Time And Money: Every Second Adds Up

Typically, I write on innovation, startups, and the future, but today’s let’s talk a little about productivity.

Right before the pandemic, I thought I was going to do a lot of traveling so I bought a really small, really light laptop. I thought – this would be great since I’m going to be lugging it around, then I thought – let me buy the most powerful ultrabook that I can find.

Of course, then the pandemic hit, and it had this really nice, slim laptop, but it didn’t have a very long battery life, and it was a bit underpowered for the massive spreadsheets that I was working with.

So I went in search of a new machine. Where did I look? In which world do you find ultra overpowered machines? Well, in the gaming world, of course. So I went out and bought a tricked-out high-end gaming laptop. Since my future meant a lot of Zoom calls, I went out and bought high-resolution camera gamers on Twitch used. Finally, I realize that I needed really good sound (once again, due to the Zoom calls). I didn’t care so much for the quality of the headphones, but I did care a lot about the quality of the microphone, I want to make sure that I was heard during these calls. Herding hundreds of cats on multimillion-dollar project executions meant that I couldn’t afford to have crappy equipment.  So I got the best wireless gaming headset that I could find.

Once I had all of this equipment, which wasn’t cheap, I started working on it. There was one final piece to the puzzle, my internet speed. I realized that I needed to improve the entire experience, so I called my internet provider and got the highest speed service I could get, and spend another pile of money on a mech network for my home so I could get gigabit speeds to my desk.
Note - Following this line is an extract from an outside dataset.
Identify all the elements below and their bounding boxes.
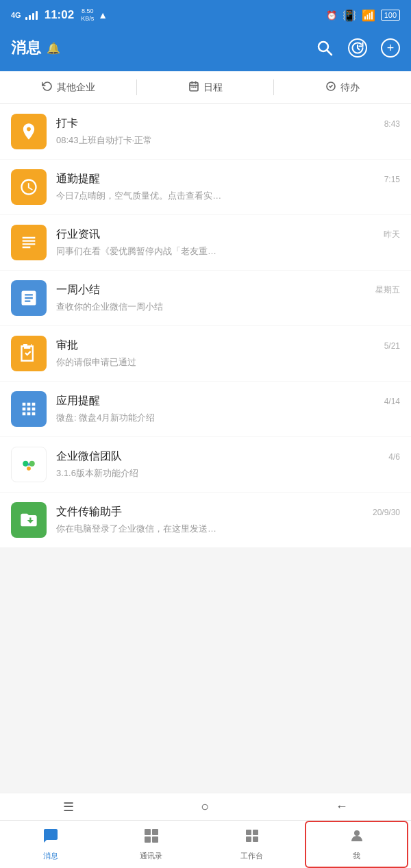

This had a curious effect. Once I had the fastest laptop, the highest internet speed, and the best mesh network, I realized that I could get all of my work done faster. On the first day, I had the full setup I actually could stop working on my daily tasks nearly a full hour earlier than I used to.

How did this happen? It was a revelation. I realized that all of those seconds we sit and wait for this and that to load – your software, your web pages, your apps, all of the time we spend staring at loading GIFs, all of that time adds up. Over the course of the day, the seconds here and the seconds there that you waste could conceivably add up to a decent chunk of time. Time in which we could use to do more (or do less – or use for wellness).

Right there, I realized once again that time is the most supremely important resource we have. We constantly sacrifice time for money, but time is a much scarcer resource than money. A few extra dollars spent to save time is worth it.

The next time you are sitting, waiting for a web page to load or an app to download, just think of all of the time you’ve spent doing that. Add it all up together and it’s a substantial amount of time. Just think of what else you could be doing with that time.

If you really want to do more in less time, shave those seconds. Spend the money on the best possible tech, the best possible network, the best possible experience. The faster your experience, the more time you’ll save, and time is always more precious than money.